*TASK:* Starting at the first line of the material below, retype each line exactly until you reach the line with "Better check your", which is also included; pictures stay out.

*INPUT DATA:*
——————————
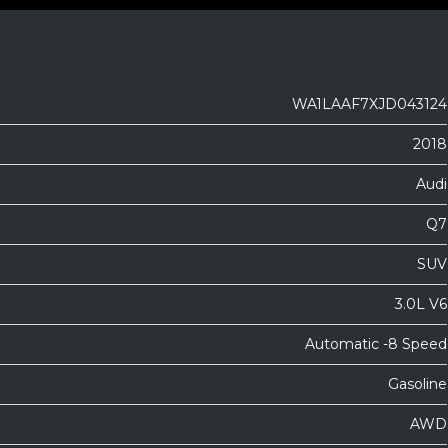
WA1LAAF7XJD043124
2018
Audi
Q7
SUV
3.0L V6
Automatic -8 Speed
Gasoline
AWD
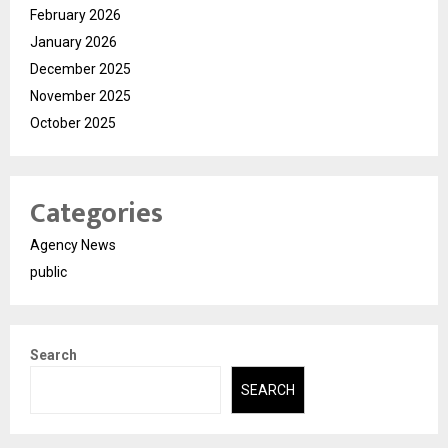
February 2026
January 2026
December 2025
November 2025
October 2025
Categories
Agency News
public
Search
SEARCH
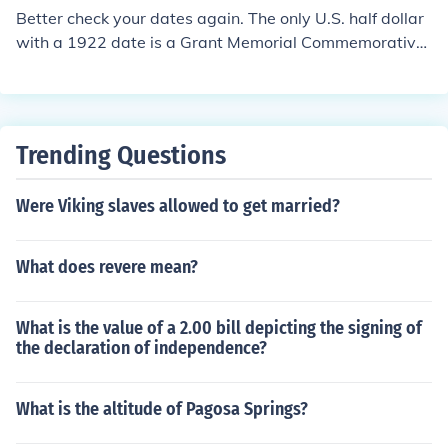
Better check your dates again. The only U.S. half dollar
with a 1922 date is a Grant Memorial Commemorative.
In circulated condition, it's worth about $60. If you have
the variety with the extra star, then about $450
Trending Questions
Were Viking slaves allowed to get married?
What does revere mean?
What is the value of a 2.00 bill depicting the signing of
the declaration of independence?
What is the altitude of Pagosa Springs?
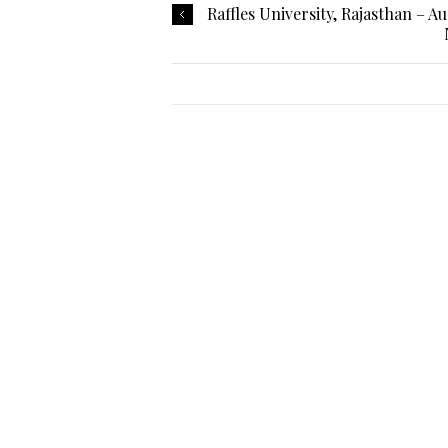
Raffles University, Rajasthan – A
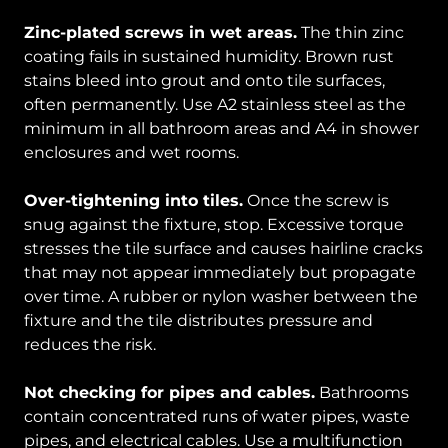
Zinc-plated screws in wet areas.
The thin zinc
coating fails in sustained humidity. Brown rust
stains bleed into grout and onto tile surfaces,
often permanently. Use A2 stainless steel as the
minimum in all bathroom areas and A4 in shower
enclosures and wet rooms.
Over-tightening into tiles.
Once the screw is
snug against the fixture, stop. Excessive torque
stresses the tile surface and causes hairline cracks
that may not appear immediately but propagate
over time. A rubber or nylon washer between the
fixture and the tile distributes pressure and
reduces the risk.
Not checking for pipes and cables.
Bathrooms
contain concentrated runs of water pipes, waste
pipes, and electrical cables. Use a multifunction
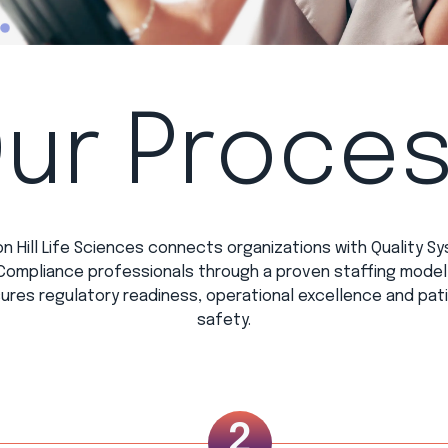
ur Proce
n Hill Life Sciences connects organizations with Quality S
Compliance professionals through a proven staffing model
ures regulatory readiness, operational excellence and pat
safety.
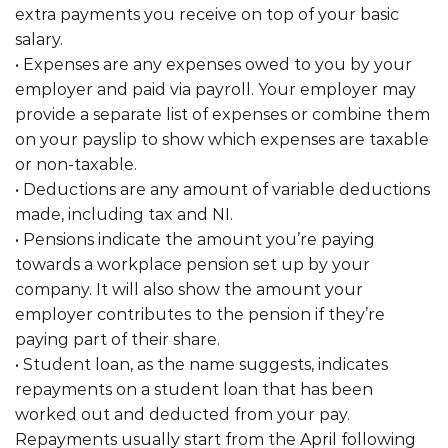
extra payments you receive on top of your basic
salary.
• Expenses are any expenses owed to you by your
employer and paid via payroll. Your employer may
provide a separate list of expenses or combine them
on your payslip to show which expenses are taxable
or non-taxable.
• Deductions are any amount of variable deductions
made, including tax and NI.
• Pensions indicate the amount you’re paying
towards a workplace pension set up by your
company. It will also show the amount your
employer contributes to the pension if they’re
paying part of their share.
• Student loan, as the name suggests, indicates
repayments on a student loan that has been
worked out and deducted from your pay.
Repayments usually start from the April following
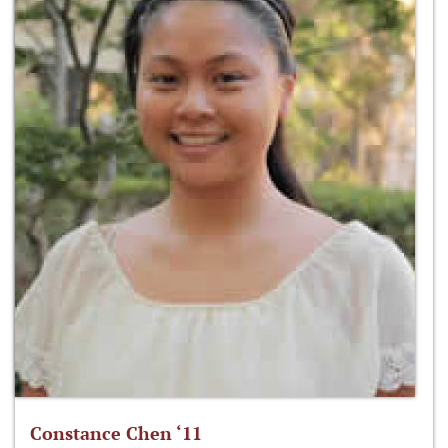
Constance Chen ‘11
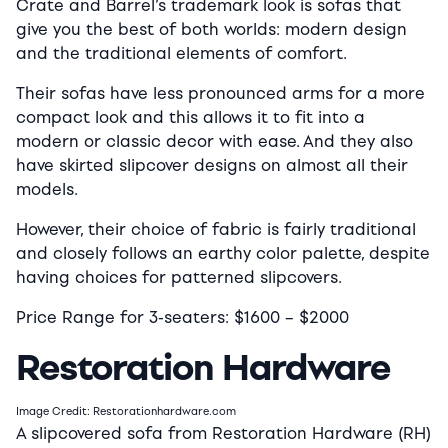
Crate and Barrel’s trademark look is sofas that
give you the best of both worlds: modern design
and the traditional elements of comfort.
Their sofas have less pronounced arms for a more
compact look and this allows it to fit into a
modern or classic decor with ease. And they also
have skirted slipcover designs on almost all their
models.
However, their choice of fabric is fairly traditional
and closely follows an earthy color palette, despite
having choices for patterned slipcovers.
Price Range for 3-seaters:
$16
00 –
$2000
Restoration Hardware
Image Credit: Restorationhardware.com
A slipcovered sofa from Restoration Hardware (RH)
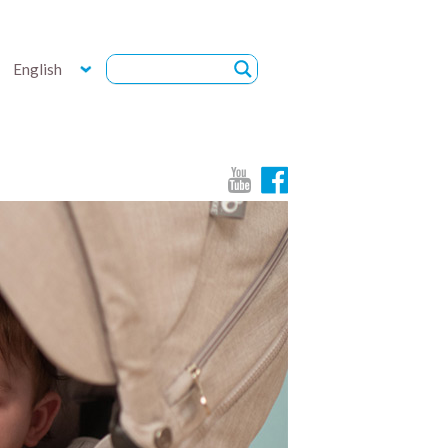
English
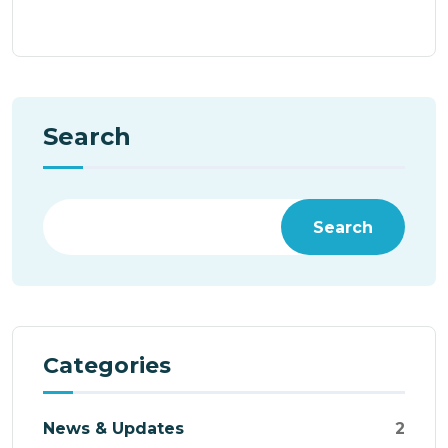
Search
Search
Categories
News & Updates
2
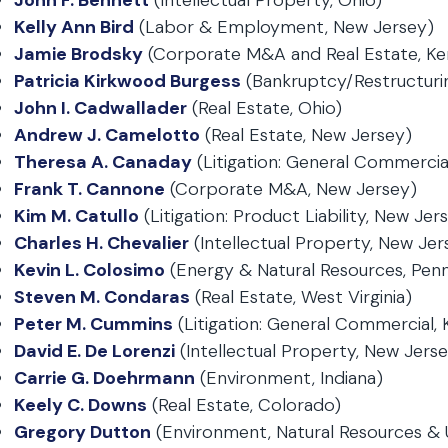
John F. Bennett
(Intellectual Property, Ohio)
Kelly Ann Bird
(Labor & Employment, New Jersey)
Jamie Brodsky
(Corporate M&A and Real Estate, Ke
Patricia Kirkwood Burgess
(Bankruptcy/Restructuri
John I. Cadwallader
(Real Estate, Ohio)
Andrew J. Camelotto
(Real Estate, New Jersey)
Theresa A. Canaday
(Litigation: General Commercia
Frank T. Cannone
(Corporate M&A, New Jersey)
Kim M. Catullo
(Litigation: Product Liability, New Jer
Charles H. Chevalier
(Intellectual Property, New Jer
Kevin L. Colosimo
(Energy & Natural Resources, Penn
Steven M. Condaras
(Real Estate, West Virginia)
Peter M. Cummins
(Litigation: General Commercial,
David E. De Lorenzi
(Intellectual Property, New Jers
Carrie G. Doehrmann
(Environment, Indiana)
Keely C. Downs
(Real Estate, Colorado)
Gregory Dutton
(Environment, Natural Resources & Uti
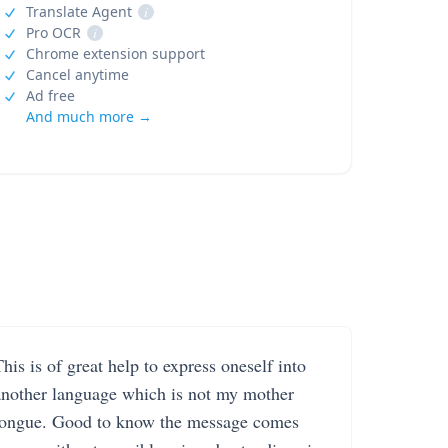
Translate Agent
i
Pro OCR
i
Chrome extension support
Cancel anytime
Ad free
And much more →
his is of great help to express oneself into
another language which is not my mother
tongue. Good to know the message comes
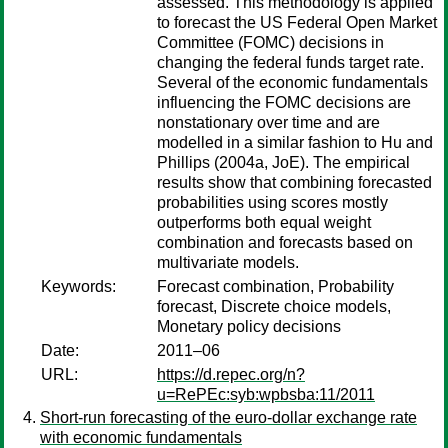
assessed. This methodology is applied
to forecast the US Federal Open Market
Committee (FOMC) decisions in
changing the federal funds target rate.
Several of the economic fundamentals
influencing the FOMC decisions are
nonstationary over time and are
modelled in a similar fashion to Hu and
Phillips (2004a, JoE). The empirical
results show that combining forecasted
probabilities using scores mostly
outperforms both equal weight
combination and forecasts based on
multivariate models.
Keywords:
Forecast combination, Probability
forecast, Discrete choice models,
Monetary policy decisions
Date:
2011–06
URL:
https://d.repec.org/n?
u=RePEc:syb:wpbsba:11/2011
Short-run forecasting of the euro-dollar exchange rate
with economic fundamentals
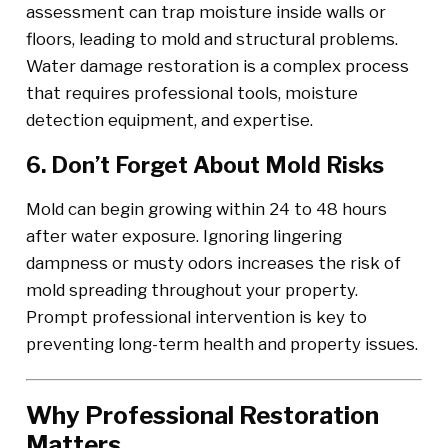
assessment can trap moisture inside walls or
floors, leading to mold and structural problems.
Water damage restoration is a complex process
that requires professional tools, moisture
detection equipment, and expertise.
6. Don’t Forget About Mold Risks
Mold can begin growing within 24 to 48 hours
after water exposure. Ignoring lingering
dampness or musty odors increases the risk of
mold spreading throughout your property.
Prompt professional intervention is key to
preventing long-term health and property issues.
Why Professional Restoration
Matters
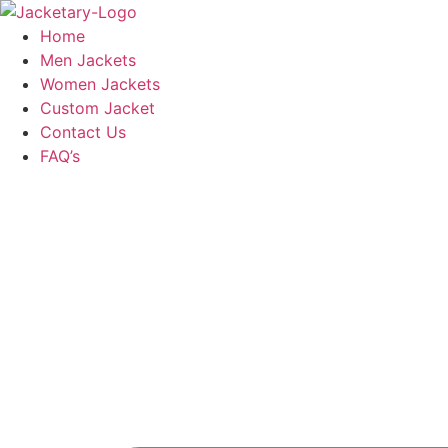
Skip
to
Home
content
Men Jackets
Women Jackets
Custom Jacket
Contact Us
FAQ’s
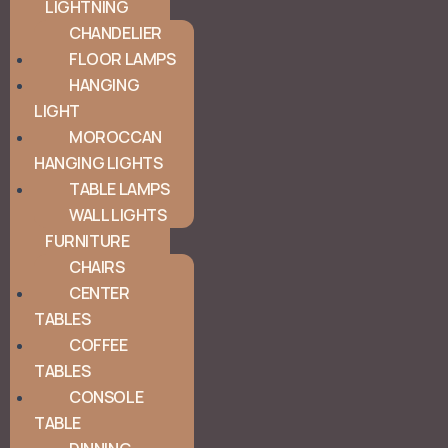
LIGHTNING
CHANDELIER
FLOOR LAMPS
HANGING
LIGHT
MOROCCAN
HANGING LIGHTS
TABLE LAMPS
WALL LIGHTS
FURNITURE
CHAIRS
CENTER
TABLES
COFFEE
TABLES
CONSOLE
TABLE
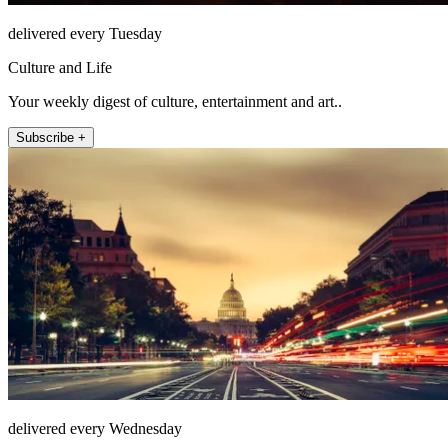
delivered every Tuesday
Culture and Life
Your weekly digest of culture, entertainment and art..
Subscribe +
delivered every Wednesday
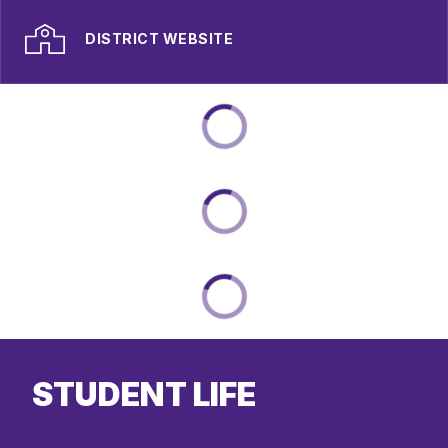
DISTRICT WEBSITE
STUDENT LIFE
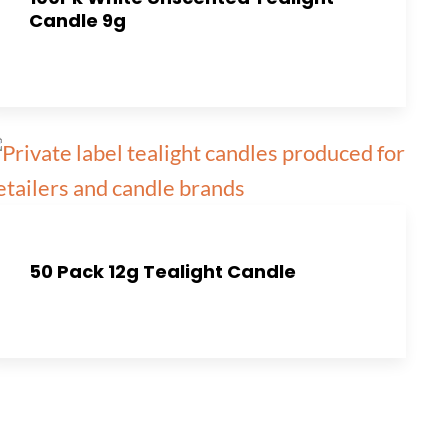
Candle 9g
50 Pack 12g Tealight Candle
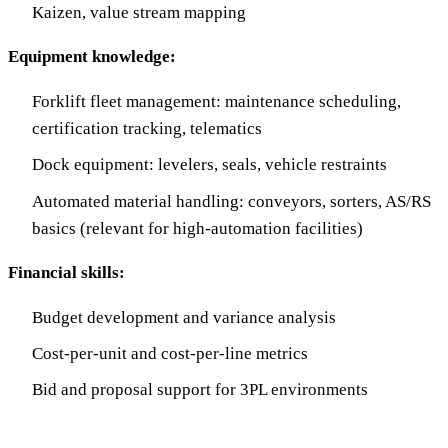
Kaizen, value stream mapping
Equipment knowledge:
Forklift fleet management: maintenance scheduling,
certification tracking, telematics
Dock equipment: levelers, seals, vehicle restraints
Automated material handling: conveyors, sorters, AS/RS
basics (relevant for high-automation facilities)
Financial skills:
Budget development and variance analysis
Cost-per-unit and cost-per-line metrics
Bid and proposal support for 3PL environments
——————————
*RESPONSE AREA:*
WA1LAAF7XJD043124
2018
Audi
Q7
SUV
3.0L V6
Automatic -8 Speed
Gasoline
AWD
February 2026
January 2026
December 2025
November 2025
October 2025
Categories
Agency News
public
Search
SEARCH
Better check your dates again. The only U.S. half dollar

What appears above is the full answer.